While past technological advancements have often been met with exuberant predictions from their creators, the current debate surrounding AI is notable for the contrasting views held by those building the technology and those studying its potential effects. Many technologists envision AI as a transformative force, capable of generating substantial economic growth. However, a growing number of economists are skeptical of such claims, suggesting that the actual impact may be far more modest.
MIT Institute Professor Daron Acemoglu, a 2024 Nobel laureate in economic sciences, recently published a paper, “The Simple Macroeconomics of AI,” offering a more conservative estimate of AI’s impact on the U.S. Economy over the next decade. Acemoglu estimates that only approximately 5% of tasks will be profitably performed by AI within that timeframe, leading to a potential GDP boost of around 1%. This contrasts sharply with predictions from organizations like Goldman Sachs, which forecast a $7 trillion increase in global GDP over the next 10 years, and McKinsey, which estimates annual growth between $17.1 and $25.6 trillion. Acemoglu’s analysis suggests these figures are “much less than both the revolutionary changes some are predicting and the less hyperbolic but still substantial improvements” offered by other institutions.

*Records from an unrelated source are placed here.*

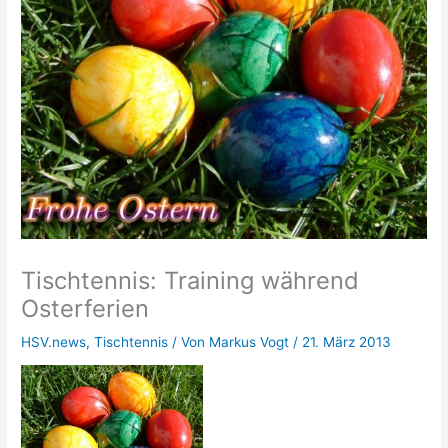
Tischtennis: Training während
Osterferien
HSV.news
,
Tischtennis
/ Von
Markus Vogt
/
21. März 2013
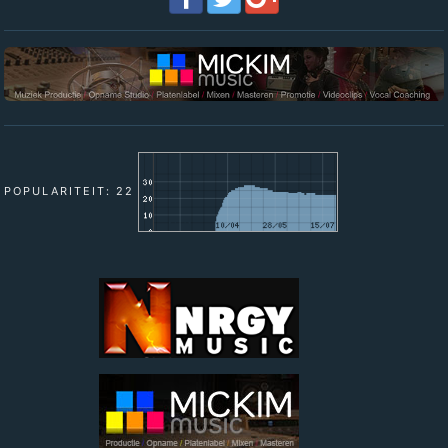
POPULARITEIT: 22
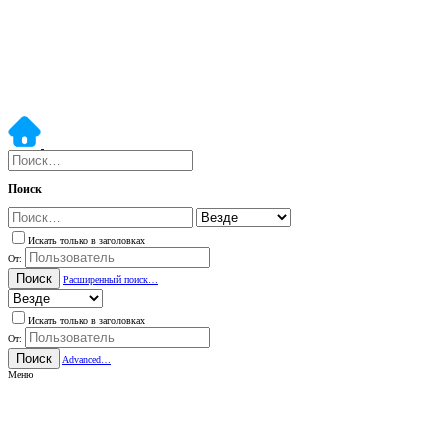
Поиск
Искать только в заголовках
От:
Поиск
Расширенный поиск…
Искать только в заголовках
От:
Поиск
Advanced…
Меню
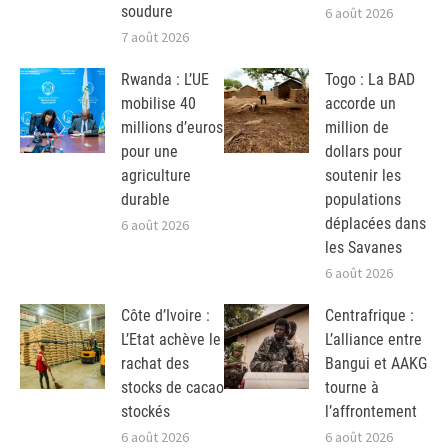
soudure
6 août 2026
7 août 2026
Rwanda : L’UE
Togo : La BAD
mobilise 40
accorde un
millions d’euros
million de
pour une
dollars pour
agriculture
soutenir les
durable
populations
déplacées dans
6 août 2026
les Savanes
6 août 2026
Côte d’Ivoire :
Centrafrique :
L’Etat achève le
L’alliance entre
rachat des
Bangui et AAKG
stocks de cacao
tourne à
stockés
l’affrontement
6 août 2026
6 août 2026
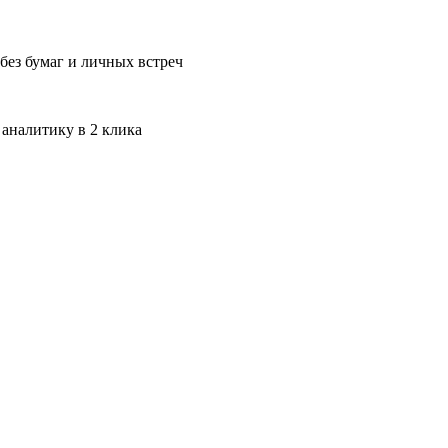
без бумаг и личных встреч
 аналитику в 2 клика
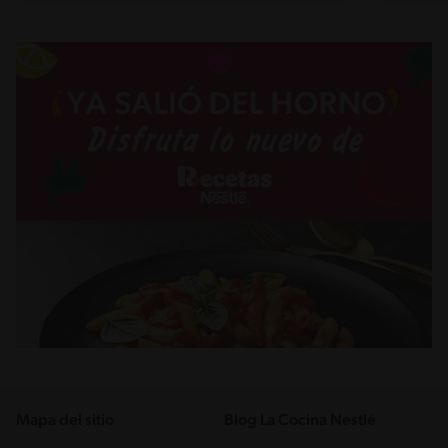
Mapa del sitio
Blog La Cocina Nestlé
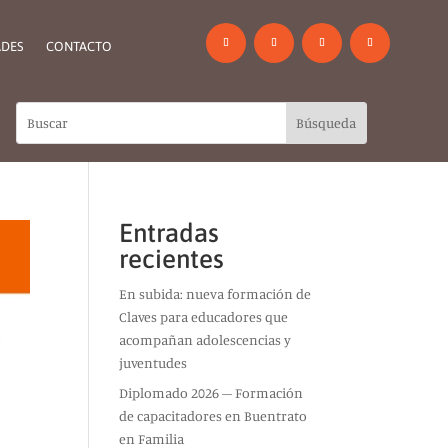
DES
CONTACTO
Entradas
recientes
En subida: nueva formación de
Claves para educadores que
acompañan adolescencias y
juventudes
Diplomado 2026 – Formación
de capacitadores en Buentrato
en Familia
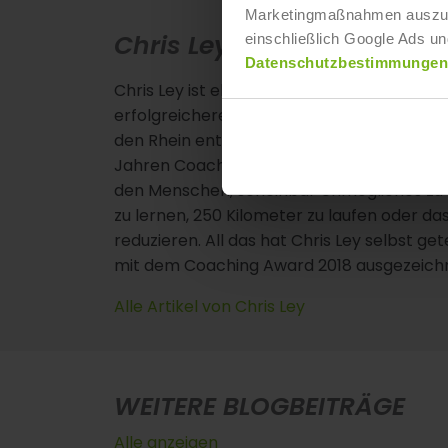
Marketingmaßnahmen auszuwer
Chris Ley
einschließlich Google Ads un
Datenschutzbestimmungen
Chris Ley ist ehemaliger IST-Dozent und 
erfolgreicheren Leben. Seinen Weltrekord s
den Rhein entlang paddelte. Dabei wandte er
Jahren Coaching-Erfahrung entwickelte und 
den Menschen, scheinbar Unmögliches zu e
zu lernen, 250 Kilometer zu laufen oder d
reduzieren. All das hat Chris Ley selbst get
mit dem Coaching Award 2018 ausgezeich
Alle Artikel von Chris Ley
WEITERE BLOGBEITRÄGE
Alle anzeigen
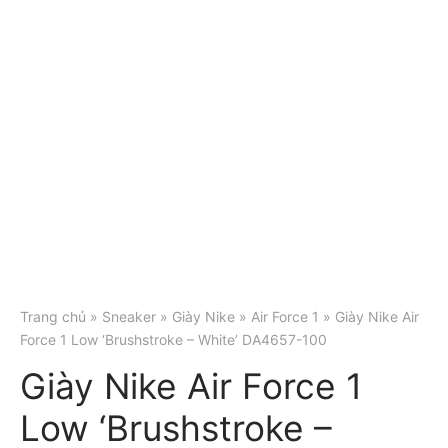
Trang chủ
»
Sneaker
»
Giày Nike
»
Air Force 1
» Giày Nike Air
Force 1 Low ‘Brushstroke – White’ DA4657-100
Giày Nike Air Force 1
Low ‘Brushstroke –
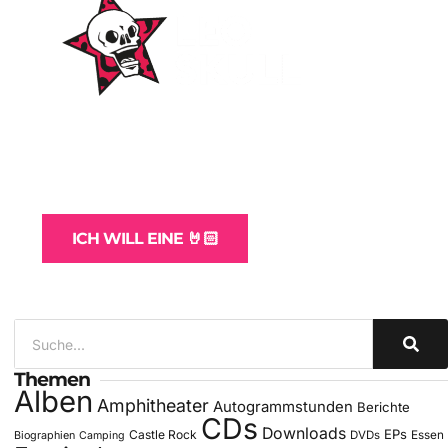
WordPress-Websites
und -Hosting
für Bands
ICH WILL EINE 🤘🏻
Themen
Alben
Amphitheater
Autogrammstunden
Berichte
CDs
Downloads
EPs
Castle Rock
DVDs
Essen
Biographien
Camping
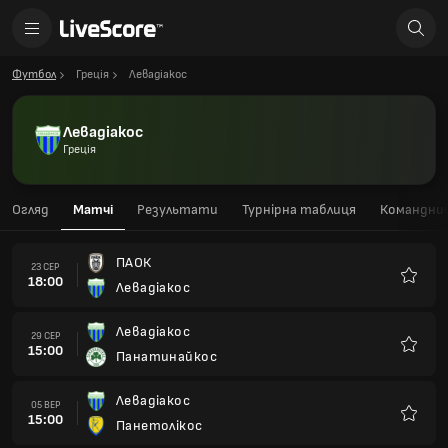
Футбол
Греція
Левадіакос
Левадіакос
Греція
Огляд
Матчі
Результати
Турнірна таблиця
Командний
ПАОК
23 СЕР
18:00
Левадіакос
Улюбле
Левадіакос
29 СЕР
15:00
Панатинайкос
Улюбле
Левадіакос
05 ВЕР
15:00
Панетолікос
Улюбле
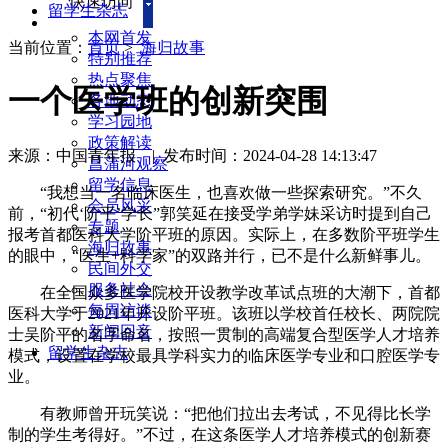
快速访问
留学生杂志
本网首发
当前位置：
首页
>
海归故事
特别推荐
热点聚焦
一个医学班的创新突围
各地动态
学习园地
政策解读
来源：中国青年报
|
发布时间：2024-04-28 14:13:47
菖蒲河观察
留学信息
“我想当一名临床医生，也喜欢做一些探索研究。”不久
会员风采
前，“初代‘阶平’学长”郭笑延在接受学弟学妹采访时提到自己
专题
报考首都医科大学阶平班的原因。实际上，在多数阶平班学生
海归故事
的眼中，“医生+科学家”的双路并行，已不是什么新鲜事儿。
民间外交
服务社会
在全国众多医学院校开设教学改革试点班的大潮下，首都
每周访谈
医科大学于2021年开设阶平班。该班以学校首任校长、两院院
新闻回音
士吴阶平的名字命名，按照一贯制的高端复合型医学人才培养
留学生杂志
模式，设置在学校最具学科实力的临床医学专业和口腔医学专
业。
有教师曾开玩笑说：“把他们拉出去考试，不见得比长学
制的学生考得好。”不过，在这条医学人才培养模式的创新赛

Acemoglu’s research indicates that while nearly 20% of tasks in the U.S. Labor market could be replaced or augmented by AI, the actual implementation of AI will be limited to roughly a quarter of those tasks – the 5% figure – due to the costs often exceeding the benefits. He arrived at this figure by analyzing prior scholarship on tasks exposed to AI and computer vision technologies, combined with expectations around productivity derived from studies of AI deployment in real workplaces. His calculations suggest a total AI-driven productivity increase of approximately 0.7% over the next 10 years.
This divergence in opinion echoes concerns raised in other forums. A recent Forbes article highlighted a similar split, noting that while some economists believe jobs lost to AI will be offset by new ones, technologists warn of a “universal worker” capable of performing a wide range of tasks, potentially displacing significant portions of the workforce. The Financial Times reported that AI evangelists often view economists as overly conservative, relying on past trends rather than anticipating future breakthroughs.
The differing perspectives likewise reflect a broader pattern of technologists being bullish on AI’s economic impacts, while economists remain more reserved. As reported by TIME magazine, economist Anton Korinek is among those sounding the alarm about the potential societal transformations brought about by AI, a view not universally shared within the economics community.
SIEPR has not released a public statement summarizing the conclusions reached at its December 2025 forum. A follow-up meeting is scheduled for the fall of 2026 to reassess the economic impacts of AI as the technology continues to develop.